• [The problem]: Locate the line that contains "Voorschools". Retype it and every line after it to the end of the records, exactly, but not the pictures.

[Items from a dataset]
++++++++++

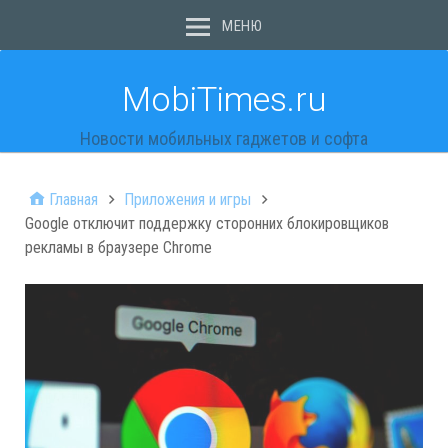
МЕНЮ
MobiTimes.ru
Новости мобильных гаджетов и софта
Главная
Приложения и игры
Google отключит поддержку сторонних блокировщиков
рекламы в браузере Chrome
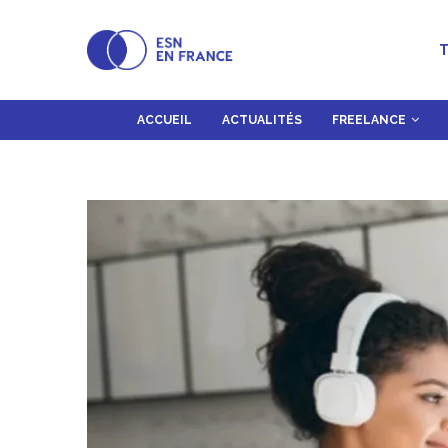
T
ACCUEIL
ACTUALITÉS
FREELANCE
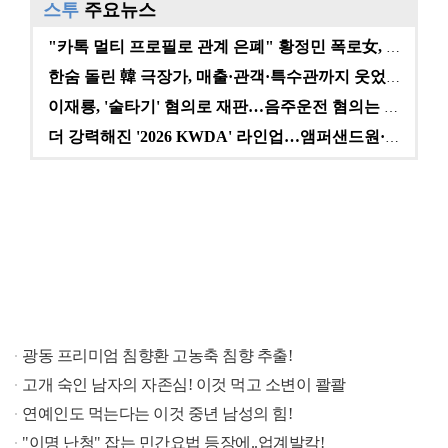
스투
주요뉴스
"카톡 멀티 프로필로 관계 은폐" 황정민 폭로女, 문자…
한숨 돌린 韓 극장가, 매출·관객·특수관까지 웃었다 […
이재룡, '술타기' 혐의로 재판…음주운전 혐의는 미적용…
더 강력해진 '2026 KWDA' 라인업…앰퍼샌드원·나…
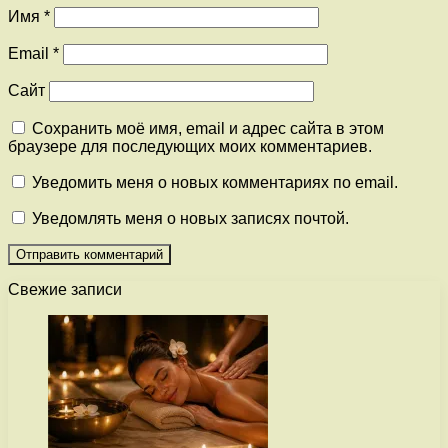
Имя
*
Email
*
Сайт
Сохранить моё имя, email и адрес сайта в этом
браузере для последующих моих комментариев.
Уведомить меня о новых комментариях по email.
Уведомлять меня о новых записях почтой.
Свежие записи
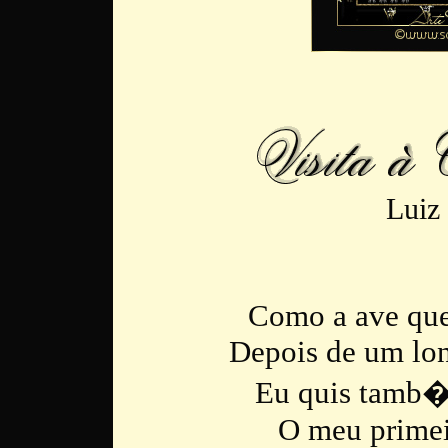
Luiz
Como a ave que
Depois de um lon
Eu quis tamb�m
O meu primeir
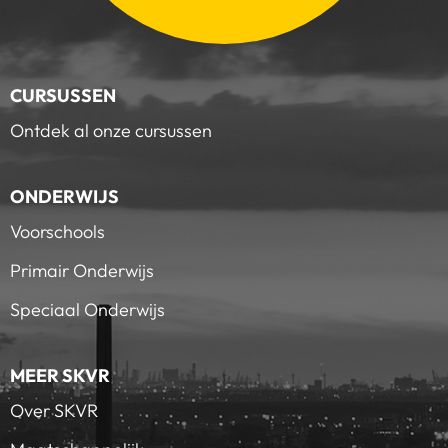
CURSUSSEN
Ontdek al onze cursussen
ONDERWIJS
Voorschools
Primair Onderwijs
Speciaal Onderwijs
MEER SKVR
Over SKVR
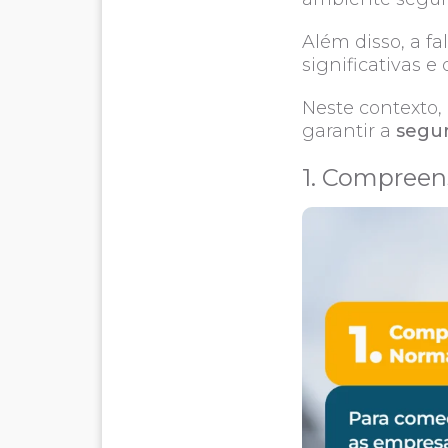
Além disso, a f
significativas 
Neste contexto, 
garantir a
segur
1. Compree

++++++++++

• [Answer for this exercise]:
Voorschools
Primair Onderwijs
Speciaal Onderwijs
MEER SKVR
Over SKVR
Além disso, a f
significativas 
Neste contexto, 
garantir a
segur
1. Compree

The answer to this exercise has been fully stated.